Does the new female libido drug really work?

DEAR DOCTOR K:

I am a woman in my 30s. I love my husband, but I am just not interested in sex. Will the new female libido drug help?

DEAR READER:

You’re referring to flibanserin (Addyi). This is the first medicine to be approved by the FDA for low libido (little interest in sex) in women. It is designed to help women who would like to increase their sexual desire, and it has been shown to slightly improve sexual satisfaction in some women. Flibanserin is only approved for pre-menopausal women. So it would be appropriate for you, but not for post-menopausal women.

First, let me dispel a common misperception. Flibanserin is not a “pink Viagra.” Viagra (sildenafil) and the several other drugs like it treat erectile dysfunction by improving blood flow to the penis. This causes the penis to be more erect when a man has sexual desire. But these drugs do not increase a man’s sexual desire; they help a man with the mechanics of sex, not the passion of sex.

In contrast, flibanserin is thought to work by modifying the levels of certain neurotransmitters in the area of the brain that regulates sexuality. Although I hate to reduce it to this, the fact is that sexual desire is basically just brain chemistry.

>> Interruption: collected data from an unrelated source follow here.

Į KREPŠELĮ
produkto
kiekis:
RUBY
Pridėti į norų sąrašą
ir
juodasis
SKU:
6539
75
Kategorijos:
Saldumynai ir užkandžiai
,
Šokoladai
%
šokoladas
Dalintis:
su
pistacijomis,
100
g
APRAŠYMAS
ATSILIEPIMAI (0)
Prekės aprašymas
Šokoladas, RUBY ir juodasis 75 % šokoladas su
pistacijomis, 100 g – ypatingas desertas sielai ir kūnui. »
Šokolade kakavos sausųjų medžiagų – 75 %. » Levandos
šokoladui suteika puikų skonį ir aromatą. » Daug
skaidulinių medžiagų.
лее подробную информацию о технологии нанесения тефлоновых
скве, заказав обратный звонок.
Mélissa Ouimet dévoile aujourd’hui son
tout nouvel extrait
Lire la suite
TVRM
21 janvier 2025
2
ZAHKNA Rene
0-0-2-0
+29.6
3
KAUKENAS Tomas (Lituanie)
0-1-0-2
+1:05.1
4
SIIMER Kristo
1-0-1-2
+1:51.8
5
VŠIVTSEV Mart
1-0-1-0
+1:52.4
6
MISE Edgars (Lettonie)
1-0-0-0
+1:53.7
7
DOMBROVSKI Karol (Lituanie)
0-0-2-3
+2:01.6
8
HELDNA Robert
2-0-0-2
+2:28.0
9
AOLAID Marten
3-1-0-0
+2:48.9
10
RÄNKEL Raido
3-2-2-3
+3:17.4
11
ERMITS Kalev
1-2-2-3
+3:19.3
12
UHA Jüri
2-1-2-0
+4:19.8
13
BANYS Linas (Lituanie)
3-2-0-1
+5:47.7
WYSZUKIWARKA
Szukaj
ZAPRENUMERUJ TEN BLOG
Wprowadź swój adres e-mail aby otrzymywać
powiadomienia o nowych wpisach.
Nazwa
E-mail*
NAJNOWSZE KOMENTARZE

Like every medicine, flibanserin can cause side effects in some people. These include low blood pressure, nausea, fainting, and possibly sleepiness while driving. Women should not drink alcohol or use birth control pills while taking it because they can worsen the side effects. These side effects and conditions can be pretty big drawbacks for a drug designed to improve the sex lives of pre-menopausal women.

I spoke to my colleague Dr. Hope Ricciotti, associate professor of obstetrics, gynecology and reproductive biology at Harvard Medical School, and editor in chief of the Harvard Women’s Health Watch. She is better prepared than I to discuss the complexity of women’s sexuality, as I have only secondhand knowledge.

Dr. Ricciotti emphasizes that for many women, strategies other than taking a drug can help improve sexual desire and create a satisfying sex life. These strategies include reducing stress and taking care of their health, since both stress and illness can curb desire.

Women should also check with their doctor to see if any medicines they are taking may have reduced their desire. Obviously, tensions in a relationship can affect sexual desire, but that’s not the case with you.

For some women, these steps are not enough. These women are typically in healthy relationships, and yet they have no desire, sex drive or response to sexuality. Women who fit these criteria are often diagnosed with hypoactive sexual desire disorder (HSDD). Flibanserin is intended for this group of women.

Female sexual dysfunction is an important unmet medical need and deserves appropriate research and treatment options. But whether flibanserin will help the women for whom it is appropriate, and the degree to which it improves sexual function, remains to be seen.